The solid-to-liquid ratio (m/v) emerged as a crucial factor in enhancing the recovery of both TA and TPC. In both instances, the highest yield was achieved at the highest level of solid-to-liquid ratio assessed, which was 1:15 m/v (Figure 1). Increasing the volume of solvent can enhance efficiency by facilitating solute access to the solvent. This is because the solvent acts as the liquid medium where ultrasonic acoustic cavitation occurs, a process that generates various mechanical effects, including particle collision and cell disintegration. Consequently, larger solvent volumes can promote the occurrence of these phenomena [4]. In their study, Liao et al. [30] examined the extraction of monomeric anthocyanins and phenolics from purple eggplant peels. They investigated varying the solid-to-liquid ratio (using 50% aqueous ethanol) from 1:10 to 1:60 m/v. Their findings indicated that increasing the ratio above 1:30 m/v improved phenolics recovery, whereas the variation in ratio had less impact on anthocyanin recovery. Consequently, the authors suggest that considerations regarding the necessity for a high dilution factor should weigh the economic factors of energy and operational costs alongside sustainability requirements when making decisions.

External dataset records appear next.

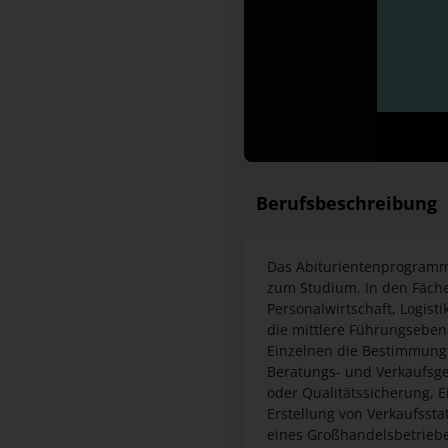
Berufsbeschreibung
Das Abiturientenprogramm 
zum Studium. In den Fäch
Personalwirtschaft, Logis
die mittlere Führungseben
Einzelnen die Bestimmung
Beratungs- und Verkaufsg
oder Qualitätssicherung, 
Erstellung von Verkaufsst
eines Großhandelsbetrieb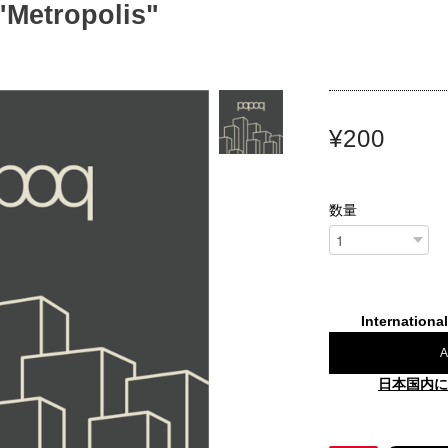
Metropolis"
¥200
数量
Internationa
A
日本国内に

Furthermore, the extraction process was optimized by varying the duration between 5 and 75 min. According to the desirability profiles (Figure 1), it was noted that the impact of time was markedly significant for the recovery of both TA and TPC, with the highest extraction efficiency being observed at 75 min. Over the past decade, ultrasound-assisted extraction has been extensively documented to enhance the extraction rates of target compounds while reducing extraction time [4,15,22,31,32]. In this sense, in a recent study developed by Chua et al. [33], the use of ultrasound as pre-treatment for just 30 min also enhanced the extraction of anthocyanins and phenolics from jaboticaba peels by 61% and 75%, respectively.

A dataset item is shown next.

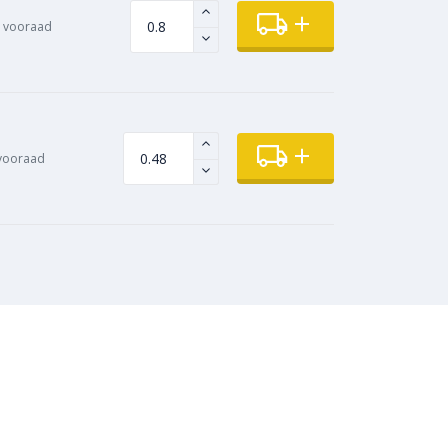
 vooraad
vooraad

Usually, anthocyanins are highly sensitive to factors such as temperature, pH, oxygen, and water activity, which often limits their yield in the extraction process [4]. Moreover, when compared with conventional extraction, the cavitation and mechanical effects produced by ultrasound may destroy the structure of anthocyanins in UAE [34]. Some studies have already investigated the greater stability of PFSP anthocyanins when compared with other sources such as strawberries, blueberries, cranberries, red cabbage, perilla, and others and have attributed it to several factors like the presence of highly acylated anthocyanins such as cyanidin 3-sophoroside-5-glucoside and peonidin 3-sophoroside-5-glucoside [35], others polyphenols such as cinnamoyl quinic acids [36], protein-bound anthocyanin compounds [37], and co-pigmentation [9].

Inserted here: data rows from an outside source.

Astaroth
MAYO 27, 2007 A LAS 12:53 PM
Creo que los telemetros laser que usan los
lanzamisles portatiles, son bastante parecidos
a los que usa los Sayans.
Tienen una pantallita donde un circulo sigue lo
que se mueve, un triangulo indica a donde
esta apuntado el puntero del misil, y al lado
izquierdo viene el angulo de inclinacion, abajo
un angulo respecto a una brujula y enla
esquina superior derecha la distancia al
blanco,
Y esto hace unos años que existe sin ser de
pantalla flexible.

Another hypothesis for the greater stability of anthocyanins present in PFSP when compared with other sources of anthocyanins may be due to the starch content (10.872 ± 0.15 g/100 g) present in this raw material. The starch present in vegetables is found in granular structures, as can be seen in Figure 2, and it is formed by amylose and/or amylopectin molecules. The UAE of anthocyanins and phenolic compounds took place in a liquid and acidic medium (pH 2) at 70 °C for 75 min. Under these conditions, the starch granules underwent gelatinization (irreversible swelling) with consequent disruption of some of these structures, which can release amylose and amylopectin molecules into the liquid medium. Under acidic conditions, starch molecules can undergo depolymerization, forming, for example, dextrins, which can be complex with anthocyanins and phenolic compounds, increasing their stability [38,39,40]. However, further in-depth studies on these mechanisms are still necessary. In any case, a stable source of anthocyanins is interesting for commercial exploitation of the pigment, obtained from a natural source such as in PFSP, which can be used by the food and beverage, pharmaceutical, and cosmetics industries in a myriad of products, with the additive of having antioxidant properties, with a series of health benefits.

3.2. Optimized Extraction Compared with Conventional Extraction

In optimizing ultrasound-assisted extraction for both TA and TPC, the ideal simultaneous combination of variables occurs at a duration of 75 min, a temperature of 70 °C, and a solid-to-liquid ratio of 1:15 m/v. In contrast, conventional extraction operates at a temperature of 5 ± 1 °C, with a solid-to-liquid ratio of 1:10 m/v and duration of 24 h. This study demonstrates that UAE significantly enhances (p < 0.05) the extraction yield of TA, yielding 18.822 ± 1.59 mg/100 g compared with 10.396 ± 0.05 mg/100 g obtained via conventional extraction. Similarly, the extraction yield of TPC was notably higher with UAE, measuring 162.174 ± 12.44 mg GAE/100 g compared with 83.939 ± 6.31 mg GAE/100 g obtained through conventional extraction. UAE has thus proven to be a highly efficient technology, overcoming the limitations of conventional techniques. It increased the recovery yield of TA by approximately 81% and TPC by approximately 93%, nearly doubling the results achieved by conventional extraction. The reduction in processing time from 24 h in conventional extraction to just 75 min with UAE is particularly noteworthy. This reduction not only decreases energy consumption but also allows for greater processing capacity for vegetable raw materials [41].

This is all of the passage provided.